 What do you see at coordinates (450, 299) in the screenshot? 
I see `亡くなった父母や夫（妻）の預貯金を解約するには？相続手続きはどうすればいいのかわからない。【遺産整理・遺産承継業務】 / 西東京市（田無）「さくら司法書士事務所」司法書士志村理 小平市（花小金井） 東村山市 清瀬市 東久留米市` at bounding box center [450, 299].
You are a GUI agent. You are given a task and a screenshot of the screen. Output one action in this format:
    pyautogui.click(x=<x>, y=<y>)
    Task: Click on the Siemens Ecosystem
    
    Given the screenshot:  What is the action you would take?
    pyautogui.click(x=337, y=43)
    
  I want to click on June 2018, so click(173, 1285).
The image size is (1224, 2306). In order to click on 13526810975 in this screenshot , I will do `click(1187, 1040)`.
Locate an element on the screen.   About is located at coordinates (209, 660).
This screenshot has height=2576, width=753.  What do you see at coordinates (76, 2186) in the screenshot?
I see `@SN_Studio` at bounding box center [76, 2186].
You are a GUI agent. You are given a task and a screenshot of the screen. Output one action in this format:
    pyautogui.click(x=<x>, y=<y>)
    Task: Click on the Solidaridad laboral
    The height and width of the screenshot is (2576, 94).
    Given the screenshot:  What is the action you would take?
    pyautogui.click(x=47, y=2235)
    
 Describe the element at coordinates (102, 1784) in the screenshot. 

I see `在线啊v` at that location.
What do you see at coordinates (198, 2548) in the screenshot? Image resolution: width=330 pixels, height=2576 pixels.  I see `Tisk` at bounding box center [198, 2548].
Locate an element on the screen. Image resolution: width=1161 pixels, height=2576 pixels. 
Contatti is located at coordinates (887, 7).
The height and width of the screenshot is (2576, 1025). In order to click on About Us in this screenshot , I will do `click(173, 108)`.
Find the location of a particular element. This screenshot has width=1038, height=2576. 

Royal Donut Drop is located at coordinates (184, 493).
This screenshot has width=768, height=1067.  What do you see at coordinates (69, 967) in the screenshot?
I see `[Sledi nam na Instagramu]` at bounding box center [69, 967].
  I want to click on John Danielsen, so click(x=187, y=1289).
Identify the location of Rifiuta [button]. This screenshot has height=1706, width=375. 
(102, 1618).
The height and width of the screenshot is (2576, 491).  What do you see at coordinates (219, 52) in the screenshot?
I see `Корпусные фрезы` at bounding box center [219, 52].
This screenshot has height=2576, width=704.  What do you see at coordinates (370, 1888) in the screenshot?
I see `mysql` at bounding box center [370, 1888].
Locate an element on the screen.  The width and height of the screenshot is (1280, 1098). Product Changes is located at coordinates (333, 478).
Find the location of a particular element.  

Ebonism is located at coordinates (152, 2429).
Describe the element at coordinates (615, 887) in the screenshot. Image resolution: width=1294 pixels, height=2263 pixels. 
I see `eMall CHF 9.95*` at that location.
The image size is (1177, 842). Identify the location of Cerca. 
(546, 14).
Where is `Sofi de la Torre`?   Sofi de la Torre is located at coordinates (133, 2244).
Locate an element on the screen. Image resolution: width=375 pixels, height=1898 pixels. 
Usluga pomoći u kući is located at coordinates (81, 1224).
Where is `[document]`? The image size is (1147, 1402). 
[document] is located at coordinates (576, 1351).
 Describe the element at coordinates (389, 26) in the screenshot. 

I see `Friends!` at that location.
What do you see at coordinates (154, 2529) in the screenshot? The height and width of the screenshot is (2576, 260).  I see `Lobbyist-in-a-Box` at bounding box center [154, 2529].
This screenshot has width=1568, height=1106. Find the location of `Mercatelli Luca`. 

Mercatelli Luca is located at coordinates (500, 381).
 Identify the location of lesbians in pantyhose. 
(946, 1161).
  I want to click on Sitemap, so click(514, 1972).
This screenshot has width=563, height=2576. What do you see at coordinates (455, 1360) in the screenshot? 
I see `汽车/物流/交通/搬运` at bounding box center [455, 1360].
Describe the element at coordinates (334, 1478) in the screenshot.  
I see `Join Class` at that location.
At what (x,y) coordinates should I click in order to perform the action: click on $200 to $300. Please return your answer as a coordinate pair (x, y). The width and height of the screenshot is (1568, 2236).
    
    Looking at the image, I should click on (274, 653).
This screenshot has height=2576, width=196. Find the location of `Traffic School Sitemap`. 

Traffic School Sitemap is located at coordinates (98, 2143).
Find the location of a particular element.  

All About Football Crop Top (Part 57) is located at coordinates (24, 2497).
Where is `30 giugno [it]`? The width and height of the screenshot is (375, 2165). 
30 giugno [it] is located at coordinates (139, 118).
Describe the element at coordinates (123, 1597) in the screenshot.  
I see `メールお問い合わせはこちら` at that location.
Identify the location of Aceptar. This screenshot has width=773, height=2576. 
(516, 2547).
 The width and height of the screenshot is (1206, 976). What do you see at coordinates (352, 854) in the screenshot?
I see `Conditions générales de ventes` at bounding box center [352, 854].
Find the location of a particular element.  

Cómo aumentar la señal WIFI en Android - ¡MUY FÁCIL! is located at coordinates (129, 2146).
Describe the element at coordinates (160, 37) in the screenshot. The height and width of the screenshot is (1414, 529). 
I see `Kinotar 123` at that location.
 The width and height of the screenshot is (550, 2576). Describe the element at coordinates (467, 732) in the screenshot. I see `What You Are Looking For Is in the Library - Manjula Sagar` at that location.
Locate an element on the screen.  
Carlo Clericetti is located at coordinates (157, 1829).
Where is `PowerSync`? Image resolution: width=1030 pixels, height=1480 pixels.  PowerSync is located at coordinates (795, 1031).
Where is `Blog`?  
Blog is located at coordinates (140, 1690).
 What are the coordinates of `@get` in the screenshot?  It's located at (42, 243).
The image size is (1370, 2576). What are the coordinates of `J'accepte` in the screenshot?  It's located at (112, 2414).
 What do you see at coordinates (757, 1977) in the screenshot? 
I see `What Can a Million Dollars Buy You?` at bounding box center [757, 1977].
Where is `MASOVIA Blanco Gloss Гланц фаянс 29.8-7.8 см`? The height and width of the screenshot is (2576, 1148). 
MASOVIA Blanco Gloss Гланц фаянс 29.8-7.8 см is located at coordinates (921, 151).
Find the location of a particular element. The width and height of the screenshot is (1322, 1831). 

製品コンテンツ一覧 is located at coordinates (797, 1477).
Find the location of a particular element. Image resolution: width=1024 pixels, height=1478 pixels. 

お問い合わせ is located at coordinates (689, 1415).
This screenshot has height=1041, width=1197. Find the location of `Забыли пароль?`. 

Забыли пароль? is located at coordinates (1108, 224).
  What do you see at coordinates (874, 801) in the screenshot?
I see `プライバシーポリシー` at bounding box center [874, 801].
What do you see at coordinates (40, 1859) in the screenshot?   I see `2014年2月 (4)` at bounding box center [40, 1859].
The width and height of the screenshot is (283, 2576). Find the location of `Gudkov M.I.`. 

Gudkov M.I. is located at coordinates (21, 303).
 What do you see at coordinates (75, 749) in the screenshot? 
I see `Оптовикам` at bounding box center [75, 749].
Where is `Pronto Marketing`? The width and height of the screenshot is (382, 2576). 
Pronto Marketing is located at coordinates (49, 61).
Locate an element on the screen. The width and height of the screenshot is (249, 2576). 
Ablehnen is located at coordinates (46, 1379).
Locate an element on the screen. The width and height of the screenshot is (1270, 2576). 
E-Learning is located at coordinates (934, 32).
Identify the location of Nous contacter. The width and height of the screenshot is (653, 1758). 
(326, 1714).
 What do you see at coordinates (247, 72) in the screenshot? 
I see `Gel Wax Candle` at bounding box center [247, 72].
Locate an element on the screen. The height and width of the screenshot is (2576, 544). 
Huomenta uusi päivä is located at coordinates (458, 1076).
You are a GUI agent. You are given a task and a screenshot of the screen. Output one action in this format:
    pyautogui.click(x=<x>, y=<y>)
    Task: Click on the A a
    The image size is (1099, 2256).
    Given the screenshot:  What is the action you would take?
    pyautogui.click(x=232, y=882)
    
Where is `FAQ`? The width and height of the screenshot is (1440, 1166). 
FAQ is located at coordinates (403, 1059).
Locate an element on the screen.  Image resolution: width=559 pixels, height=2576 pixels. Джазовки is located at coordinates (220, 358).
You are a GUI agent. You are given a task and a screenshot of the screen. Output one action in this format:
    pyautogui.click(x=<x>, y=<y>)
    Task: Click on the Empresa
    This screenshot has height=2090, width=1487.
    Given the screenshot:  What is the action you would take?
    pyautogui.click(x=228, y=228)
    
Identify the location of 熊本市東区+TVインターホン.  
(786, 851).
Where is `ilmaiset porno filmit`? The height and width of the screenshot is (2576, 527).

- WHAT YOU ARE ASKED TO DO
Starting at the line that contains "Identify the location of 熊本市東区+TVインターホン.", print every line through the end of the listing, word for word. Leave out all the rest.

- PROBLEM SOLUTION
Identify the location of 熊本市東区+TVインターホン.  
(786, 851).
Where is `ilmaiset porno filmit`? The height and width of the screenshot is (2576, 527).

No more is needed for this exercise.